Weaving together separate narratives…
I think the most challenging element of writing these books is navigating multiple timelines. When I have several perspective characters, there are different things happening to them that take different amounts of time, and then I have to bring them all together. That is one of the biggest tasks when writing a book of this size. It’s a lot easier in my other book run [The Bone Season series] as that’s only looking through one character’s perspective. But with both The Priory of the Orange Tree and A Day of Fallen Night, pretty much all of the narratives eventually converge into one, and it’s very tricky getting all of them to come together. 

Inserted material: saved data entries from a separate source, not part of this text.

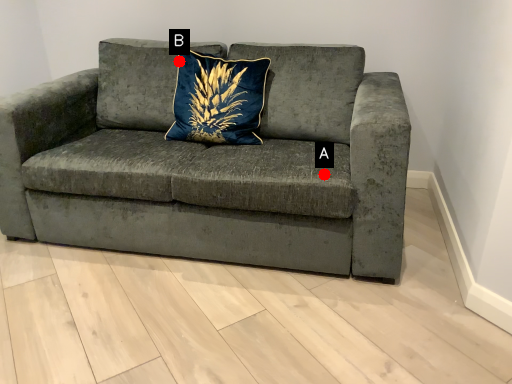 Question: Two points are circled on the image, labeled by A and B beside each circle. Which point is further to the camera?

Choices:
 (A) A is further
 (B) B is further

Answer: (B) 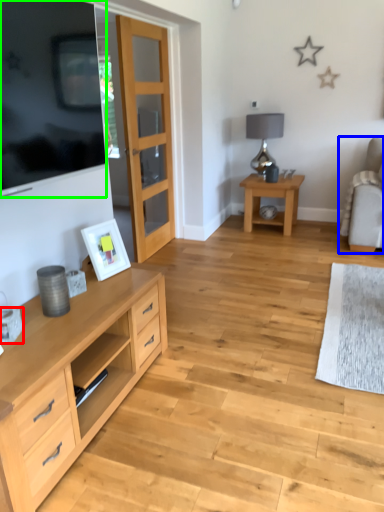 Question: Which is nearer to the coffee cup (highlighted by a red box)? chair (highlighted by a blue box) or television (highlighted by a green box).

Choices:
 (A) chair
 (B) television

Answer: (B) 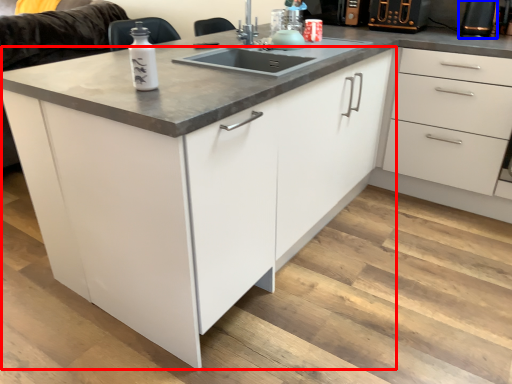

Sometimes I do have to tweak the timeline to make it work. For example, I really needed this one character to be at a battle at the end, but I just couldn't think of how to get him there in time because he was such a long way away. So I came up with various wild solutions, like having him ride a dragon into the fight, even though that's not really a thing you can do in this world. In the end I had just rearrange the chronology to give them more time to get there. So it can be an interesting challenge! 

I try to make each character layered and interesting, and to ensure they not only face global challenges, but that they have their own individual challenges as well

Crafting magical powers…
I always think it's very important to establish limits within the magic system. Otherwise, theoretically, anything is possible - which can lower the stakes significantly. If the reader knows that a character could just pull some mystical power out of nowhere to resolve the situation, they know they’re always likely to be safe. So I decided from the off that there would be various constraints on this. Fire magic can enable characters to create and deflect fire, for example, but I also make it very clear that they're not immune to fire. That helps to make sure certain situations have real weight, and can be more exhilarating as a result. 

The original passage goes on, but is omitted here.